* Goal of the exercise
Beginning with the line that contains "Antonyme.org © 2009", copy each remaining line of the data below exactly.

* Excerpted records
BEGIN
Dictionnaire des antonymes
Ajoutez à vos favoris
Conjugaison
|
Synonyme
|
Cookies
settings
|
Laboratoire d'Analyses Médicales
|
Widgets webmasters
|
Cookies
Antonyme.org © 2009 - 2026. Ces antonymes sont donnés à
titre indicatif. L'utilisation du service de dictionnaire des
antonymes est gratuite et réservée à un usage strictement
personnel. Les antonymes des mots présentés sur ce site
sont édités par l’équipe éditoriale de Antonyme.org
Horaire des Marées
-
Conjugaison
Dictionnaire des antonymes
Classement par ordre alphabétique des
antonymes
END
* Problem solution
Antonyme.org © 2009 - 2026. Ces antonymes sont donnés à
titre indicatif. L'utilisation du service de dictionnaire des
antonymes est gratuite et réservée à un usage strictement
personnel. Les antonymes des mots présentés sur ce site
sont édités par l’équipe éditoriale de Antonyme.org
Horaire des Marées
-
Conjugaison
Dictionnaire des antonymes
Classement par ordre alphabétique des
antonymes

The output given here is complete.